Extending health-system reach: Why Transitions is vital in the post-COVID-19 era
Painful as it has been, the COVID-19 pandemic has had much to teach healthcare-organization leadership.
Among the most instructive insights to come from the COVID-19 pandemic is this: that although a customer’s discharge from a healthcare facility may be the final task in a care encounter, it is far from the end of an organization’s concerns. In a coronavirus case, as in so many other cases, so much depends on what happens after a customer leaves a facility.
How well they understand their medication instructions, how vigilantly they watch for signs of deterioration, how much (or how little) support they receive from their loved ones—none of these factors are within organizations’ direct control. But they can have a tremendous impact on outcomes.
All this makes a strong case for an expanded role for healthcare organizations. Their care must reach beyond the four walls of their facilities, to ensure patients stay safe and healthy long after their incidents of care.
For this, there’s no more useful tool than NRC Health’s Transitions solution.
Here are four ways that Transitions meets the needs of the moment—and prepares healthcare organizations for an uncertain future.
First and foremost, Transitions leads to better clinical outcomes for patients.
The platform uses interactive voice recognition (IVR) technology to reach 100% of customers within one day of their care encounter. From there, it surveys patients to ensure that they understand post-discharge care instructions, and to check for any emergent symptoms. Patients can be directed to relevant care staff if they have any lingering questions, and staff, in turn, are automatically alerted if patients show any concerning signs of deterioration.
The aggregate effect of these interventions is profound. Resolving simple questions over the phone can ease patient anxiety and pre-empt the need to see a second provider. On the other hand, if something more serious has arisen, a phone call might mean the difference between a follow-up appointment and an urgent visit to the ED. During a situation like the COVID-19 crisis, amid all the evolving and contradictory information a patient may be exposed to, answering a simple question in a straightforward manner may even save a patient’s life.
Via Christi Health, the largest healthcare service provider in Kansas, noted these benefits when it deployed Transitions across the organization. Thanks to Transitions’ automated follow-up calls, avoidable readmissions were reduced by 90%.
To put an even finer point on it, Via Christi leadership conducted a comparative study. They found that patients who discharged without a Transitions call saw a 9% readmission rate, versus only 4% with one.
Reducing the administrative burden
As an idea, post-discharge calls are nothing new. For many healthcare organizations, in fact, reaching every patient after their care episodes remains an operational aspiration.
However, high volumes can be a barrier to making this aspiration a reality. When daily discharges run into the hundreds, it can be nearly impossible to reach everyone. It takes a small army, and an untold number of hours, to make that number of calls. Existing staff don’t have the hours to spare (especially under the strains of a pandemic), and hiring on more can be prohibitively expensive.
That’s why Transitions fits so nicely into a post-discharge-call workflow.
Since the vast majority of patients need very little post-discharge assistance, an automated approach is a sensible, cost-effective way to reach them. Transitions takes a first pass at the entire patient population, calling attention only to those patients who actually need human assistance.
At Nebraska Medicine, for instance, Transitions reduced the number of necessary post-discharge calls by over 74% while achieving 100% coverage for its patients.

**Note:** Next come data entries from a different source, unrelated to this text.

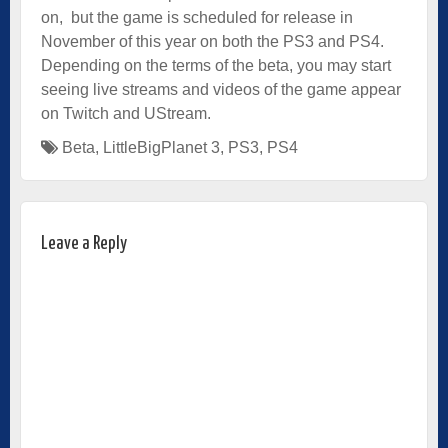
on, but the game is scheduled for release in
November of this year on both the PS3 and PS4.
Depending on the terms of the beta, you may start
seeing live streams and videos of the game appear
on Twitch and UStream.
Beta
,
LittleBigPlanet 3
,
PS3
,
PS4
Leave a Reply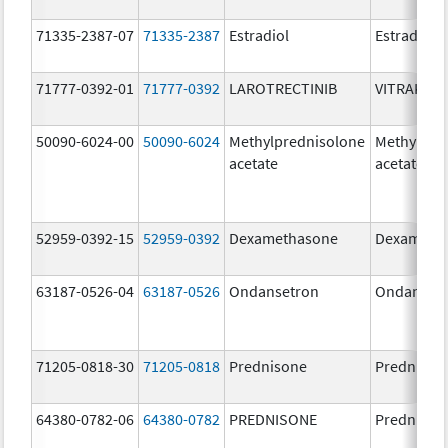
71335-2387-07
71335-2387
Estradiol
Estradiol
71777-0392-01
71777-0392
LAROTRECTINIB
VITRAKVI
50090-6024-00
50090-6024
Methylprednisolone
Methylpre
acetate
acetate
52959-0392-15
52959-0392
Dexamethasone
Dexameth
63187-0526-04
63187-0526
Ondansetron
Ondanset
71205-0818-30
71205-0818
Prednisone
Prednison
64380-0782-06
64380-0782
PREDNISONE
Prednison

Such a stark reduction in administrative burden is quickly reflected in the bottom line. At Houston Methodist, costs for the organization’s
post-discharge-call program quickly plummeted after the implementation of Transitions, from an estimated $12 million to just $2.5 million. Simply put, Transitions took a very cumbersome process, and made it easier.
A final benefit of Transitions, though it’s not always reflected on balance sheets, is nonetheless extremely important: it improves the healthcare customer experience. There are two vectors for this improvement.

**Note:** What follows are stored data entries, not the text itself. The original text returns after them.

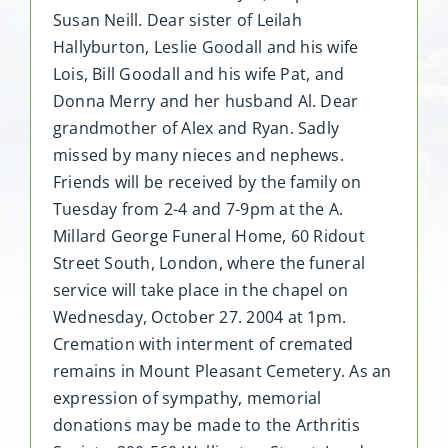
Susan Neill. Dear sister of Leilah
Hallyburton, Leslie Goodall and his wife
Lois, Bill Goodall and his wife Pat, and
Donna Merry and her husband Al. Dear
grandmother of Alex and Ryan. Sadly
missed by many nieces and nephews.
Friends will be received by the family on
Tuesday from 2-4 and 7-9pm at the A.
Millard George Funeral Home, 60 Ridout
Street South, London, where the funeral
service will take place in the chapel on
Wednesday, October 27. 2004 at 1pm.
Cremation with interment of cremated
remains in Mount Pleasant Cemetery. As an
expression of sympathy, memorial
donations may be made to the Arthritis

First, Transitions serves as a vital source of feedback data.
Through its automated outreach, organizations are able to quickly assess the clarity of their post-discharge instructions. From there, they can improve communication protocols if necessary, or coach specific providers on how to reach patients better. The importance of this clarity, especially in the midst of a healthcare crisis, cannot be overstated.

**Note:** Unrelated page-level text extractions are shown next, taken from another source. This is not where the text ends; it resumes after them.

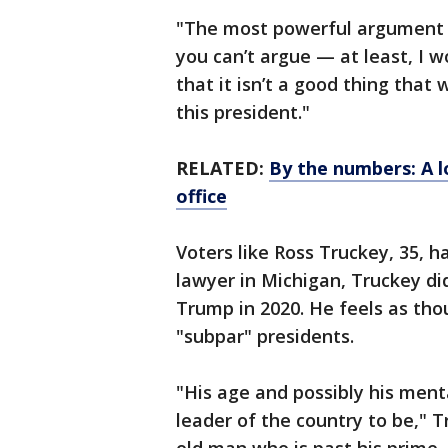
"The most powerful argument of 
you can’t argue — at least, I w
that it isn’t a good thing that
this president."
RELATED:
By the numbers: A lo
office
Voters like Ross Truckey, 35, h
lawyer in Michigan, Truckey di
Trump in 2020. He feels as thou
"subpar" presidents.
"His age and possibly his ment
leader of the country to be," T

Second, the Transitions call itself leaves patients feeling happier with their care episodes.
Receiving a post-discharge call can have a powerful emotional impact on patients. It reinforces a sense of connection with providers, and shows patients that they’re still being cared for. Transitions, in effect, is one more way to lend a patient a voice—something that every healthcare customer appreciates.
This was borne out in quantitative results at the University of Maryland Medical System (UMS). There, the deployment of Transitions quickly led to a marked increase in HCAHPS scores: an 11% increase in “Hospital staff took my preferences into account” and a 5.6% increase in overall composite scores.
Extending care where it matters
More and more, organizations are reaching the consensus that care doesn’t stop when a customer leaves the building. Leaders are broadening their visions and expanding their reach into their communities to better care for those they serve. It’s a laudable effort, and one that, during this global pandemic, couldn’t be more urgent—and it’s a step that Transitions can help empower.